For investors, topping all these drawing cards is Jebel Ali, one of the largest free ports in the world. Joined with Port Rashid under the Dubai Port Authority, Jebel Ali's 67 berths, occupying almost 10 miles of quays, along with Rashid's 35 berths, boast excellent handling facilities and a reputation for being the most efficient ports between the Far East and Europe. Built in the 1970's to maintain Dubai's commercial eminence, they handle, yearly, around two million tons of cargo. In container activity, they are among the world's top ten in terms of berths and top 20 in container traffic.
The heart of an expanding commercial world-centre, Jebel Ali, with its largest man-made harbour in the Middle East, has been made very inviting for commerce by the laws enacted to draw in business. Any newly established firm in the Free Zone has 15 years of freedom from taxation and this can be renewed for a further 15 years. In addition, the company can be 100 per cent foreign owned - outside the Zone, 51 per cent local participation is required - and is exempt from foreign duties. There are no taxes, either corporate or personal, and a 100 per cent repatriation of both profits and capital are permitted.
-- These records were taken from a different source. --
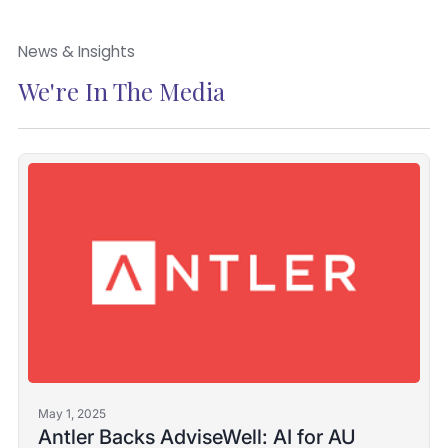
News & Insights
We're In The Media
May 1, 2025
Antler Backs AdviseWell: AI for AU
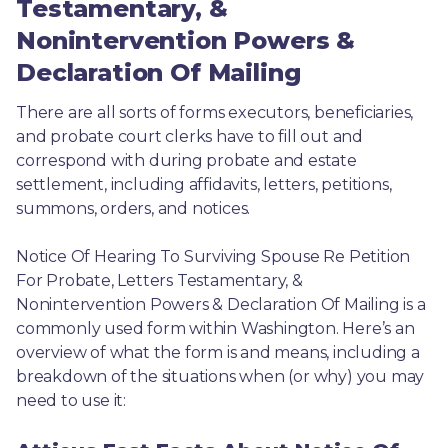
Testamentary, &
Nonintervention Powers &
Declaration Of Mailing
There are all sorts of forms executors, beneficiaries, 
and probate court clerks have to fill out and 
correspond with during probate and estate 
settlement, including affidavits, letters, petitions, 
summons, orders, and notices.
Notice Of Hearing To Surviving Spouse Re Petition 
For Probate, Letters Testamentary, & 
Nonintervention Powers & Declaration Of Mailing is a 
commonly used form within Washington. Here’s an 
overview of what the form is and means, including a 
breakdown of the situations when (or why) you may 
need to use it:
Energy is abundant and inexpensive and there is a high level of administrative support from the Free Zone Authority. Also, to facilitate the flow of goods, there is a fast intercontinental road network connecting the free zones of Oman, Saudi Arabia, Qatar, Bahrain and Kuwait. These investment temptations have already attracted over 750 large companies m expected to rise to 1,200 by the year 2,000 - like Black and Decker, Sony and other well-known firms.